#### BRIEF
When a line below holds the string "company", show that line.

#### PROVIDED RECORDS
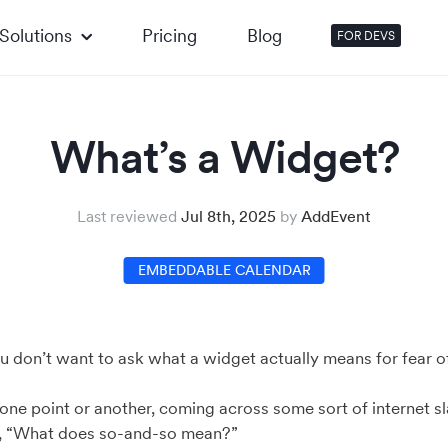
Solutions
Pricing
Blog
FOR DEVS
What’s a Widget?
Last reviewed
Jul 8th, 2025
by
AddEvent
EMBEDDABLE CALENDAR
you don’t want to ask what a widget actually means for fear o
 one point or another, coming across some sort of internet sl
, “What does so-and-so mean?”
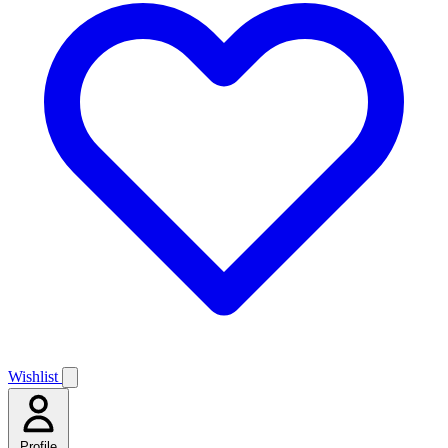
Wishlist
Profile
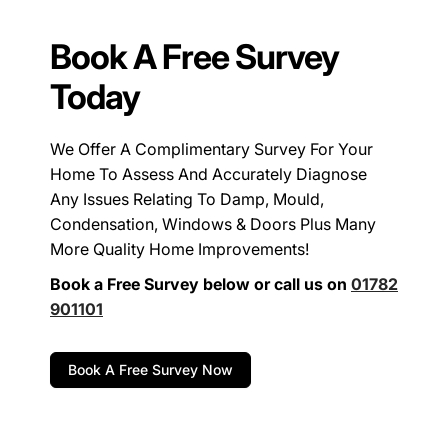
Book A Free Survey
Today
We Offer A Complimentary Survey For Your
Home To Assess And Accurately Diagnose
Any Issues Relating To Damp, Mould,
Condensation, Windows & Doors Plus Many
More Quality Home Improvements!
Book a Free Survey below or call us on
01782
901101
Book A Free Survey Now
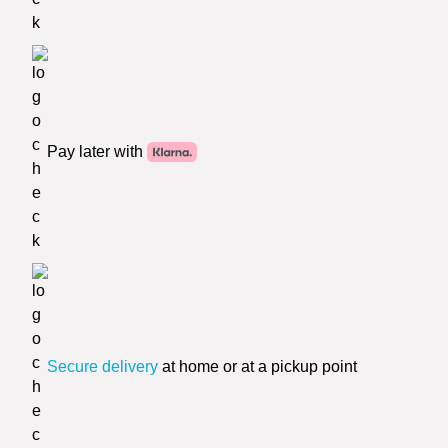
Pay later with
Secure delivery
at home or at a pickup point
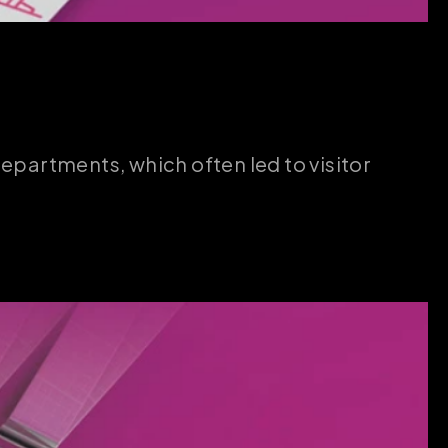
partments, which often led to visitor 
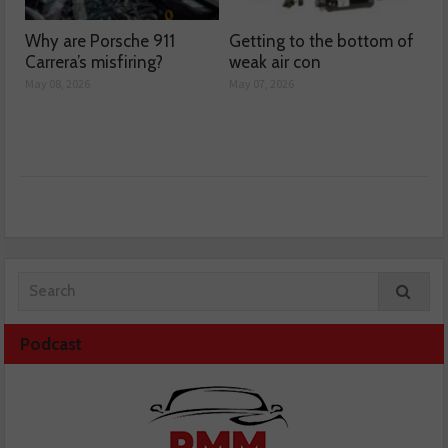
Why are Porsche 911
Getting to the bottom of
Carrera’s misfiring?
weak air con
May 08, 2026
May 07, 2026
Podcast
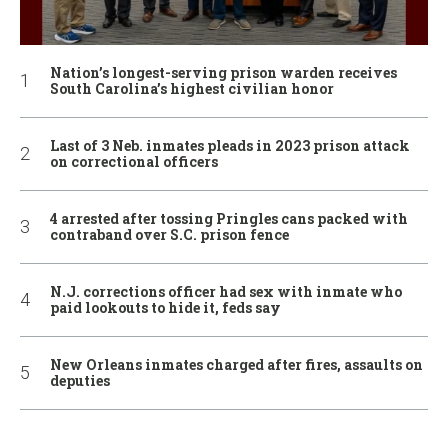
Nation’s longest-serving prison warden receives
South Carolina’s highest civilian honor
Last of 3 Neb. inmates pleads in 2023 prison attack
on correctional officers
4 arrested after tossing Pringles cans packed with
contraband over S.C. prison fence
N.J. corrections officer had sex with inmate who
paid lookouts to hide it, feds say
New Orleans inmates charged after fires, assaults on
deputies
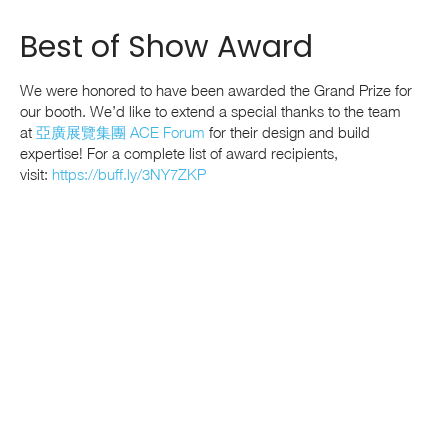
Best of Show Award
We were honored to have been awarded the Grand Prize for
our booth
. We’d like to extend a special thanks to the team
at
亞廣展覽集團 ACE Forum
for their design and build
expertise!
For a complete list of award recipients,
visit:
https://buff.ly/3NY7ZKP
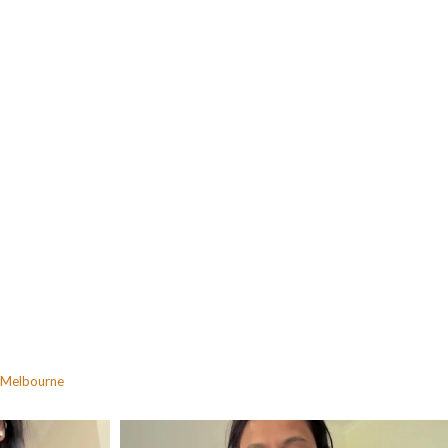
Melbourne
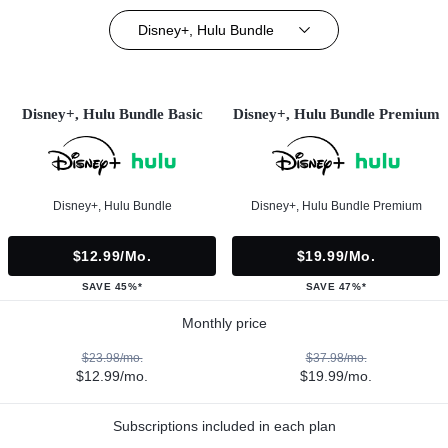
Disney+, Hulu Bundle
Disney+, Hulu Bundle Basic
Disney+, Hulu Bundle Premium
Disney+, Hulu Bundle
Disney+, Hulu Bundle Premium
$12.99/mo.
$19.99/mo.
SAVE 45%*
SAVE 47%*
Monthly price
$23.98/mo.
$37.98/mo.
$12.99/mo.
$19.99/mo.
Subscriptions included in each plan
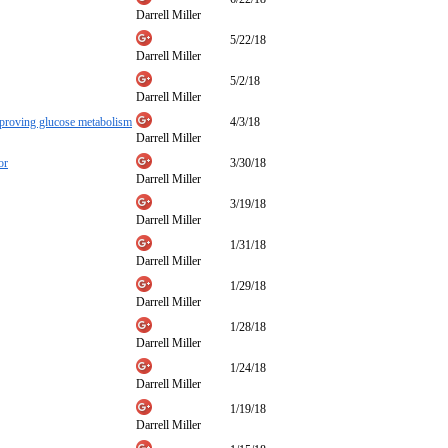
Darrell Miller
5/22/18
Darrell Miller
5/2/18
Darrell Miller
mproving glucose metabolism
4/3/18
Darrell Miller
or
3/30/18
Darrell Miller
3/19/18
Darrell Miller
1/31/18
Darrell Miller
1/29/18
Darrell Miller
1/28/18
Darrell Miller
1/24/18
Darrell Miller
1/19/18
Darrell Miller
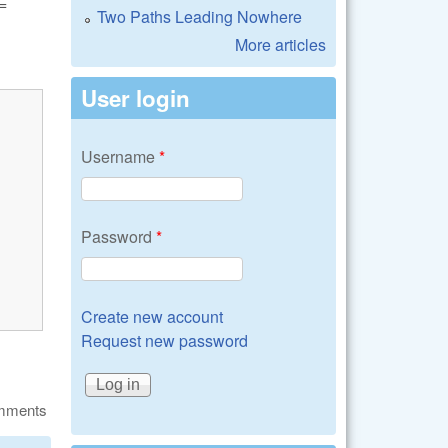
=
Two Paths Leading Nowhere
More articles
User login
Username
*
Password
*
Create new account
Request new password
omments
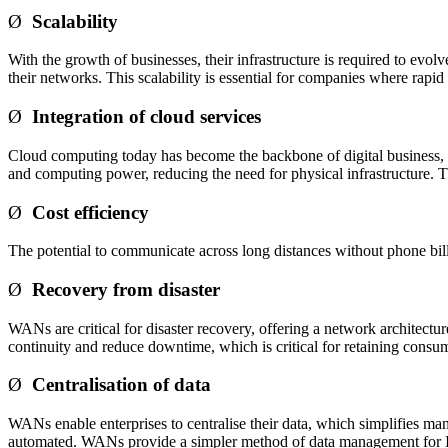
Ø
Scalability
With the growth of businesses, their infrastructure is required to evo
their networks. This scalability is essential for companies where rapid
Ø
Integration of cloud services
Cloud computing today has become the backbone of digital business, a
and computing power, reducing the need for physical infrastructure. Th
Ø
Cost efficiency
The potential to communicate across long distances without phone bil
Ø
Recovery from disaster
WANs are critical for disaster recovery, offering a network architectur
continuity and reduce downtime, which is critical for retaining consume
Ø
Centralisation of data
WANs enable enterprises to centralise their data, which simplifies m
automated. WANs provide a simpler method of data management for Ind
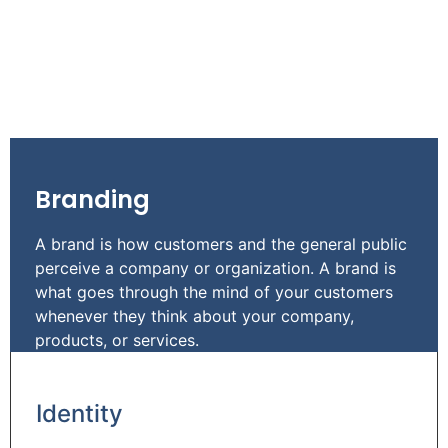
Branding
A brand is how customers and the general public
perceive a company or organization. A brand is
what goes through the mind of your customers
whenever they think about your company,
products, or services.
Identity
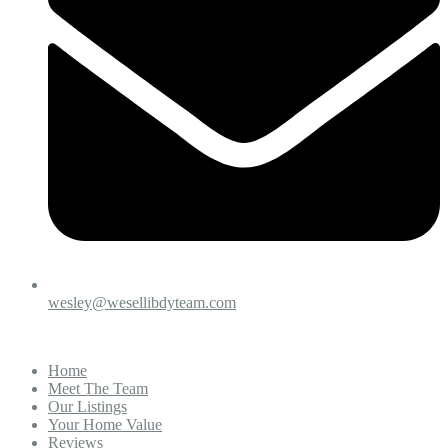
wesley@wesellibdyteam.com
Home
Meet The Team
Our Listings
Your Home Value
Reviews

* * *

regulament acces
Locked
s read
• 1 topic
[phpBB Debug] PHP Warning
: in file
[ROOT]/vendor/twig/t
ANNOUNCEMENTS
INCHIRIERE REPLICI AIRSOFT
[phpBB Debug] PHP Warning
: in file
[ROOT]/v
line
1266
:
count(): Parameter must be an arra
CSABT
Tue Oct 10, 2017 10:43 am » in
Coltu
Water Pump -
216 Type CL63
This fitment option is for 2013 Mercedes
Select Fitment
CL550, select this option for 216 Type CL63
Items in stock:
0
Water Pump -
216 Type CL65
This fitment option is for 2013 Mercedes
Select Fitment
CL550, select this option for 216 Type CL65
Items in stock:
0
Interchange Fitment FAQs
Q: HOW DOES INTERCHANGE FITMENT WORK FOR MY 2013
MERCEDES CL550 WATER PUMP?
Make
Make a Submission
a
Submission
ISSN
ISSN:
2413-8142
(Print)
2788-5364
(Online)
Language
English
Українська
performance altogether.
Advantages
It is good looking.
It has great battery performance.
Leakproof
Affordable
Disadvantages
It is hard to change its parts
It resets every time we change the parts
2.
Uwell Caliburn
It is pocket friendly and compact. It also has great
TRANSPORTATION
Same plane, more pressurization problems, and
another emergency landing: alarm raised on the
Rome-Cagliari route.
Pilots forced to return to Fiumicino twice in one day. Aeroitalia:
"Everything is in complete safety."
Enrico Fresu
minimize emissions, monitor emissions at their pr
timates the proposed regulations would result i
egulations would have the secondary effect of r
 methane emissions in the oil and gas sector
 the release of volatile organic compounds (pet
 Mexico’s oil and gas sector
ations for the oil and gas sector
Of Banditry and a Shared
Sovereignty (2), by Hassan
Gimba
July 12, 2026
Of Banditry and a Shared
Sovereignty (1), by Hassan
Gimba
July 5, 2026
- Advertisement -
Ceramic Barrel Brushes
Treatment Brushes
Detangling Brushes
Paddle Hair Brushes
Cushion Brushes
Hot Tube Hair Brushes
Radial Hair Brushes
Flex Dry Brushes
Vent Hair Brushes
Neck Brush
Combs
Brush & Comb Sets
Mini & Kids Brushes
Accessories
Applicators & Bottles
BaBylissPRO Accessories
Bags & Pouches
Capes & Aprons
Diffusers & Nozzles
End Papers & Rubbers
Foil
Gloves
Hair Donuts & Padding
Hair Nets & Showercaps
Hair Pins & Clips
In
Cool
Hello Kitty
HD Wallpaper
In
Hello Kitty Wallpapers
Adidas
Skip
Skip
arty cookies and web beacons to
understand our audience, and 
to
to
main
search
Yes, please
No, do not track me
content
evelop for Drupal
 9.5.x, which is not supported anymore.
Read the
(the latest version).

#### SOLUTION BELOW
perceive a company or organization. A brand is
whenever they think about your company,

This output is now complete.